Sen. Murray has also decried the expenditure review process as being backwards, with the review being left to the Auditor General after the money has already been spent. The observation was a reiteration of comments he made at an event honouring political scientist Donald Savoie in June, when he chastised Parliament for failing to reign in executive power and allowing “their most vital power, the power of the purse, to become a dead letter.”

In conversation with The Current’s Anna Maria Tremonti, Sen. Murray harkened back to when committees’ primary role was to examine the budgetary estimates of the departments they were mandated to review.

“That hasn’t happened. Why? Partly I think because the parliamentary committees find that it’s not sexy enough in most cases, politically speaking,” Sen. Murray mused. “Secondly, they are overburdened with legislation or things that they have to do or want to do.” He added that the fixed parliamentary calendar, which allows late-tabled estimates to be approved by default, compounds the problem.

NDP MP David Christopherson (Hamilton Centre, Ont.), who chairs the House Public Accounts Committee and serves as the NDP’s democratic reform critic, declined to comment on what other committees ought to be doing, but said that Public Accounts’ review of the estimates and budget process would produce recommendations that other committees ought to take into consideration.

“Every committee is the master of their own destiny, and I respect that totally,” said Mr.

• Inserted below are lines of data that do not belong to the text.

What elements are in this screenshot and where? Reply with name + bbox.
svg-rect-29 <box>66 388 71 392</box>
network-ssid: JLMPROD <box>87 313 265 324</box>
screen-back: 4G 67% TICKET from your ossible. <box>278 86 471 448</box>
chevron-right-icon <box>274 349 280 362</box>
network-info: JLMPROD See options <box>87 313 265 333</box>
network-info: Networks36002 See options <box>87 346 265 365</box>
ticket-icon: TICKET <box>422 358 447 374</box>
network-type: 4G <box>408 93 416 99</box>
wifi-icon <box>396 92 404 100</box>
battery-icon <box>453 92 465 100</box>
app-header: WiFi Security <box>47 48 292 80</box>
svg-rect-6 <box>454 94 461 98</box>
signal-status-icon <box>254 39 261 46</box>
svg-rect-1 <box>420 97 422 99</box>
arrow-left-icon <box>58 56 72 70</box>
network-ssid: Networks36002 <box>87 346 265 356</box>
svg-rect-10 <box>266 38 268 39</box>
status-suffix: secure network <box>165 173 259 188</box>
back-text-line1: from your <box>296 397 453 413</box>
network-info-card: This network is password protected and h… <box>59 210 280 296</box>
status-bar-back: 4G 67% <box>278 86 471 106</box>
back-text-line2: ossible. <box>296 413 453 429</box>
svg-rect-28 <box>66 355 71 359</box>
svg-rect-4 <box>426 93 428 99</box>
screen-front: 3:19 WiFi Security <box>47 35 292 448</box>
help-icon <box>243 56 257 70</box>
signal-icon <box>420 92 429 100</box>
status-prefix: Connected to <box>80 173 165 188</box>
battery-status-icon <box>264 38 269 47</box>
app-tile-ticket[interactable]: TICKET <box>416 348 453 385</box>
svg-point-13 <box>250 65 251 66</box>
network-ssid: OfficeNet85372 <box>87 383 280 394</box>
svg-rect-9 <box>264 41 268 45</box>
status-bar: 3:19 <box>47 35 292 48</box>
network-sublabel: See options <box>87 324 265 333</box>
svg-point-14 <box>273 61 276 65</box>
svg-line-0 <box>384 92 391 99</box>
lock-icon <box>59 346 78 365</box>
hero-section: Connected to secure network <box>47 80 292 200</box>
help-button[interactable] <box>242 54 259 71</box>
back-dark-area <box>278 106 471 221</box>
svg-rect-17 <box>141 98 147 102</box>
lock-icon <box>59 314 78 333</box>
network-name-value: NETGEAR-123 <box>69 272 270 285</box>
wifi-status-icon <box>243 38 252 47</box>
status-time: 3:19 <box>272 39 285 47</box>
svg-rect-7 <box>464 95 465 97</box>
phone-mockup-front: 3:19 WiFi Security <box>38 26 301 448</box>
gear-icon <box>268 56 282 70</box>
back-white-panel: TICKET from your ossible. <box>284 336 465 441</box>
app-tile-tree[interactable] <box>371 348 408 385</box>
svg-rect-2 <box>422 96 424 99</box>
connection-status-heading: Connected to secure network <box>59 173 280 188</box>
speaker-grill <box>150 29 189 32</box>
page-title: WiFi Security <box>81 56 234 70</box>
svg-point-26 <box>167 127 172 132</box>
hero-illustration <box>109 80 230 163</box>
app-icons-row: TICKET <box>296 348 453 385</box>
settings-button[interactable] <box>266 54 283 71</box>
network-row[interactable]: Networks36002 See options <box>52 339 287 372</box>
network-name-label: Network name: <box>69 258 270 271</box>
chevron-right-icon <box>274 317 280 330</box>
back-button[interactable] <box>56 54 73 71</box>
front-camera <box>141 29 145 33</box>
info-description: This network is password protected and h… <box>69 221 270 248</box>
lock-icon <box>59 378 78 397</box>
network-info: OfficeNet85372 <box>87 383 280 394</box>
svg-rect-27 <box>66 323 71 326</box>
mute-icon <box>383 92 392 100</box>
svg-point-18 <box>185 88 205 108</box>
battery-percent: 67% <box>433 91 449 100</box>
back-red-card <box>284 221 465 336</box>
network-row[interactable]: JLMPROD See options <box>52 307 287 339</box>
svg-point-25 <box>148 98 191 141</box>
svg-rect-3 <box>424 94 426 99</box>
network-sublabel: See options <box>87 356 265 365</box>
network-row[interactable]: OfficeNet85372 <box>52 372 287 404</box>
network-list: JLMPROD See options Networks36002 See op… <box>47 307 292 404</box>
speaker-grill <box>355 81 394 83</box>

Christopherson.

Sen. Murray, who served as minister of state for Federal-Provincial Relations in the Cabinet of prime minister Brian Mulroney, set aside some of his harshest criticism for the devolution of Cabinet power, not only in the current government, but over the course of successive Liberal and Conservative governments. He cited prime minister Trudeau’s 1978 decision to implement austerity measures over the head of then-finance minister Jean Chrétien as a primary example.

“[C]abinet government is not working, in a nutshell. There’s plenty of evidence of senior public servants, deputy ministers doing end-runs around their own minister, going directly to the Privy Council Office and through Privy Council to the PMO,” Sen. Murray observed. “They’re treating their ministers as ciphers, and unfortunately, the ministers allow themselves to be treated as ciphers.”

Sen. Murray also cited examples of ministerial staffers exercising powers and even doing “end-runs” around their bosses.

When asked to respond to Sen. Murray’s statements on Cabinet’s diminished influence, Treasury Board President Tony Clement (Parry Sound-Muskoka, Ont.) responded: “He’s entitled to his opinions as a private citizen, even if they’re misjudged and completely fallacious.”

Prof. Franks backed Sen. Murray’s account of a Cabinet that has had its power gradually devolve to unelected civil servants and staff members, describing staff as a “black hole in Canadian politics and public administration.”

“They’re lackey’s to the Prime Minister and his staff, with exceptions,” noted Prof. Franks. “I don’t think Flaherty is a lackey to anybody.”

Ultimately, said Sen. Murray, due process has eroded. “It is what makes our electoral democracy work, our parliamentary democracy work, our system of governance work. You must respect due process.”

“I think there’s been a sort of acquiescence over the years that it’s just the way things go,” David Christopherson said. “What we’re hearing from Senator Murray and others is that it’s time that we stop and gave this whole system a good shake. Is this the best democracy that we can provide for Canadians?”